Enfin, dans l'Union Européenne, nul ne peut ignorer l'importance croissante des contrôles en temps réel. Grâce à une évolution massive vers toujours plus de CTCs, les autorités fiscales disposent désormais de grandes quantités de données transactionnelles qu'elles peuvent analyser en temps réel. Il est donc fort à parier que ces mêmes autorités essayeront d'effectuer des contrôles traditionnels sur place en ayant recours à des outils numériques de plus en plus perfectionnés.

Au Royaume-Uni, moins de digital mais plus de flexibilité face aux conséquences du Brexit

Compte-tenu de l'étendue des rapports commerciaux entretenus pas nos entreprises avec leurs homologues britanniques, il est légitime de s'interroger quant aux défis auxquels sont confrontées les entreprises basées au Royaume-Uni et les multinationales tenues de payer des impôts indirects au chancellor.

En premier lieu, si le Royaume-Uni ne sera pas directement impacté par la volonté européenne d'établir une norme commune en matière de déclaration fiscale, le Brexit continue de dominer le paysage fiscal britannique, tandis que l'UE et le Royaume-Uni s'efforcent de trouver un terrain d'entente pour permettre aux échanges commerciaux de se faire librement. Le Brexit a déjà affecté le commerce avec le voisin le plus proche du Royaume-Uni, l'Irlande, et six ans plus tard, le gouvernement britannique doit encore trouver une solution adaptée à divers secteurs clés. C'est notamment le cas concernant le protocole de l'Irlande du Nord et les droits de douane, qui auront tous deux un impact majeur sur ce que le Royaume-Uni envisage de faire avec la TVA sur les transactions transfrontalières. L'incertitude règne donc toujours alors que les leaders politiques cherchent un dénouement qui convienne à toutes les parties et pourrait se prolonger en 2023 et au-delà.
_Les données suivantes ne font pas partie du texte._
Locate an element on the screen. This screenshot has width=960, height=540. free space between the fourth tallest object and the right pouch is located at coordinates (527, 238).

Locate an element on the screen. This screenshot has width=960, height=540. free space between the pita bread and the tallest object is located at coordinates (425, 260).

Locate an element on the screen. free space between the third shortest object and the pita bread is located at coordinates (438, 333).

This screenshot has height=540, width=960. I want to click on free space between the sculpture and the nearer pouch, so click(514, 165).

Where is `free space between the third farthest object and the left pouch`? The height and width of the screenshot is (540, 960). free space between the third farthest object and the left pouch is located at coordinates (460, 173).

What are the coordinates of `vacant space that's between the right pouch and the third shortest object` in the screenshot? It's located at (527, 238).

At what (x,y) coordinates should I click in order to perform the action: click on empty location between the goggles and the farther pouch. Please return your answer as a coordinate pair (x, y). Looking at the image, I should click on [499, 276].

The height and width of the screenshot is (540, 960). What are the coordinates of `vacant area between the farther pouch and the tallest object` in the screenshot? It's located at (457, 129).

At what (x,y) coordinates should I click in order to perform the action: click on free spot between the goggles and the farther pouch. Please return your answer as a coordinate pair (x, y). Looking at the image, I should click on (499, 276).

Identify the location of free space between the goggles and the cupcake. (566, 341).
Ensuite, une éventuelle implémentation par les autorités britanniques des CTC et du SAF-T prendrait des années et la tradition de la Common Law en freine l'adoption. Le Royaume-Uni ne suivra sans doute pas le même chemin que l'UE en la matière. Néanmoins, le plan gouvernemental Making Tax Digital a constitué une sorte de réponse britannique aux CTC ces dernières années. Première étape de l'administration fiscale britannique vers un système de déclaration d'impôts numérique, Making Tax Digital impose à toute entreprise de soumettre ses déclarations fiscales à l'administration fiscale par voie numérique. Quoique moins avancé que les CTC, le cadre étant établi, le Royaume-Uni se penchera probablement sur comment il peut étendre et développer le plan Making Tax Digital pour rendre la déclaration fiscale plus précise et plus efficace.
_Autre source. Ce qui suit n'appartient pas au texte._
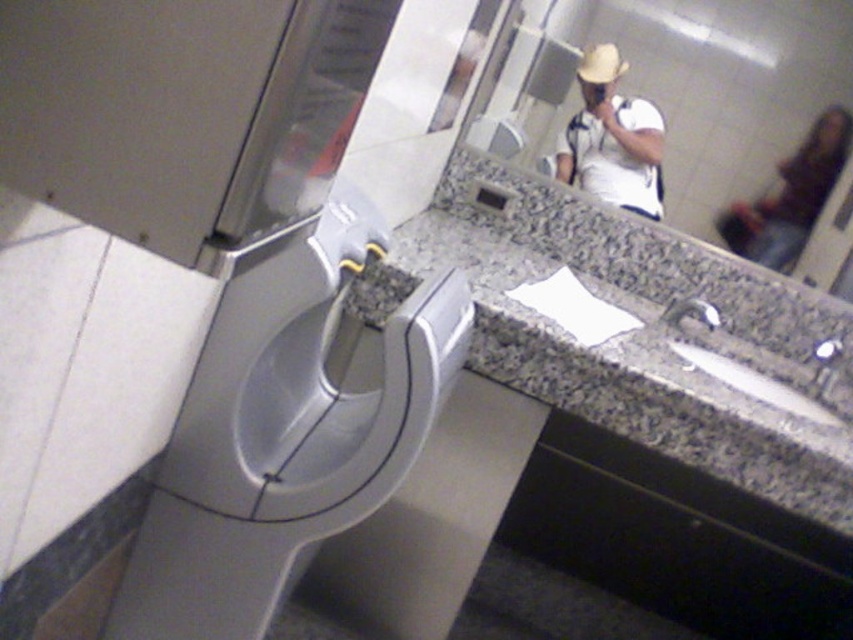 Question: Which object appears closest to the camera in this image?

Choices:
 (A) granite countertop at center
 (B) dark brown leather jacket at upper right
 (C) satin silver urinal at lower left

Answer: (C)

Question: Is granite countertop at center to the right of reflective glass mirror at upper center from the viewer's perspective?

Choices:
 (A) no
 (B) yes

Answer: (A)

Question: Estimate the real-world distances between objects in this image. Which object is farther from the granite countertop at center?

Choices:
 (A) dark brown leather jacket at upper right
 (B) satin silver urinal at lower left
 (C) reflective glass mirror at upper center

Answer: (B)

Question: Does satin silver urinal at lower left have a larger size compared to white matte shirt at upper center?

Choices:
 (A) no
 (B) yes

Answer: (B)

Question: Among these objects, which one is nearest to the camera?

Choices:
 (A) reflective glass mirror at upper center
 (B) granite countertop at center
 (C) satin silver urinal at lower left

Answer: (C)

Question: Observing the image, what is the correct spatial positioning of satin silver urinal at lower left in reference to dark brown leather jacket at upper right?

Choices:
 (A) below
 (B) above

Answer: (A) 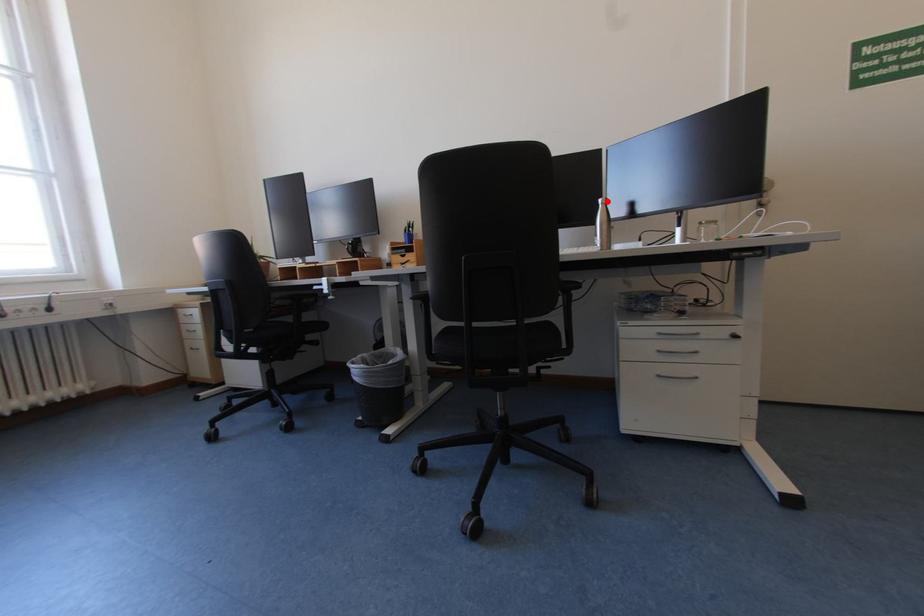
Enfin, en période d'incertitude économique, les modifications du taux de TVA sont courantes. Tandis que le Royaume-Uni cherche à se remettre de la pandémie et à lutter contre l'inflation, l'ajustement de la TVA est un moyen pour le trésor public de percevoir plus d'entrées via une modification du système d'imposition. Or, une réduction de TVA avait eu lieu lors de la crise financière de 2008 pour soulager la pression économique sur les entreprises, comme cela avait été fait au plus fort de la pandémie pour relancer la consommation. Si rien n'indique clairement que la pratique sera reconduite en 2022, une baisse du taux actuel de TVA (fixé à 20%) reste possible.
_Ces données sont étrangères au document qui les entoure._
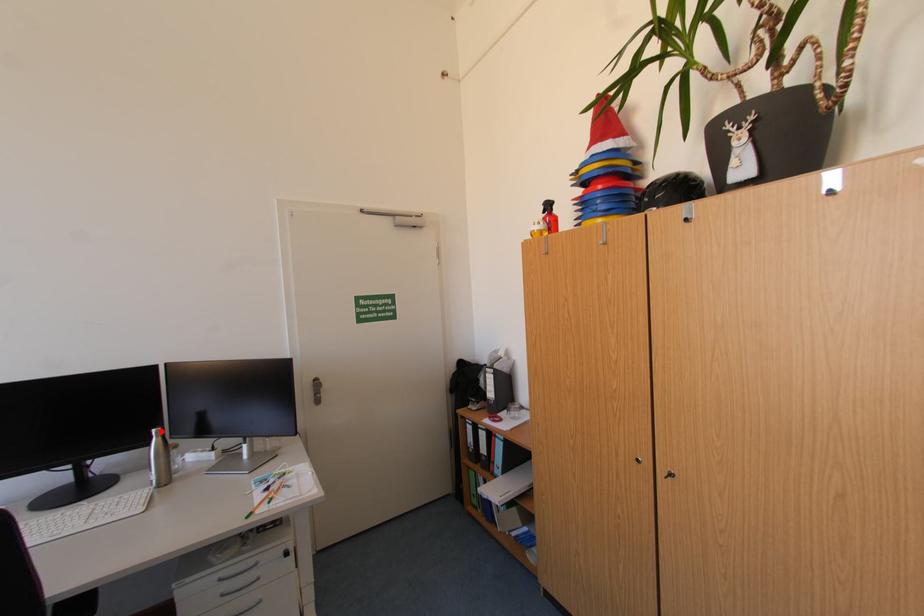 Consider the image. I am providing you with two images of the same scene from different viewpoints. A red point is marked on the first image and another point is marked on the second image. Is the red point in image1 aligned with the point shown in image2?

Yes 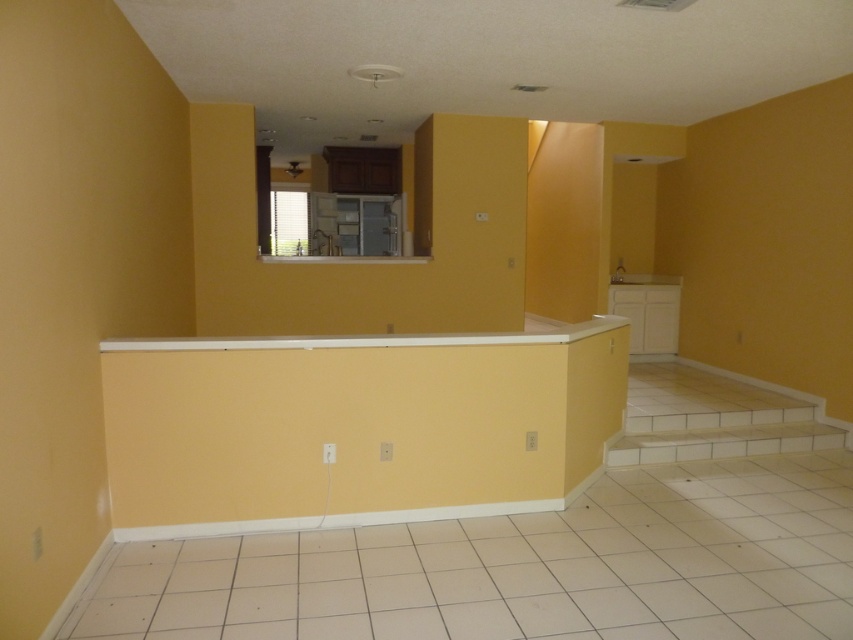 Can you confirm if white smooth trim at center is positioned to the left of white tile stairs at lower right?

Yes, white smooth trim at center is to the left of white tile stairs at lower right.

Does white smooth trim at center appear under white tile stairs at lower right?

No, white smooth trim at center is not below white tile stairs at lower right.

Between point (253, 488) and point (671, 369), which one is positioned behind?

The point (671, 369) is more distant.

This screenshot has width=853, height=640. In order to click on white smooth trim at center in this screenshot , I will do `click(355, 428)`.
L'UE et le Royaume-Uni empruntent désormais des chemins différents et adoptent des approches très différentes en matière de fiscalité des entreprises. D'une part, l'avenir de la fiscalité B2B dans l'UE sera défini par la mise en œuvre des CTC et des SAF-T, ainsi que par la finalisation des mandats fiscaux qui impactent l'ensemble de l'Union et de ses partenaires commerciaux, à l'instar de l'OSS/IOSS. D'autre part, le Royaume-Uni sera obligé de s'aligner pour poursuivre sa relation commerciale avec l'UE, mais le pays est actuellement confronté à plus urgent. L'inflation et d'autres conséquences d'événements récents tels que la guerre en Ukraine ou la pandémie sont source d'incertitude économique. Des changements en matière de fiscalité indirecte et de réglementation, notamment pour contrecarrer les dommages collatéraux du Brexit sont attendus au courant de l'année.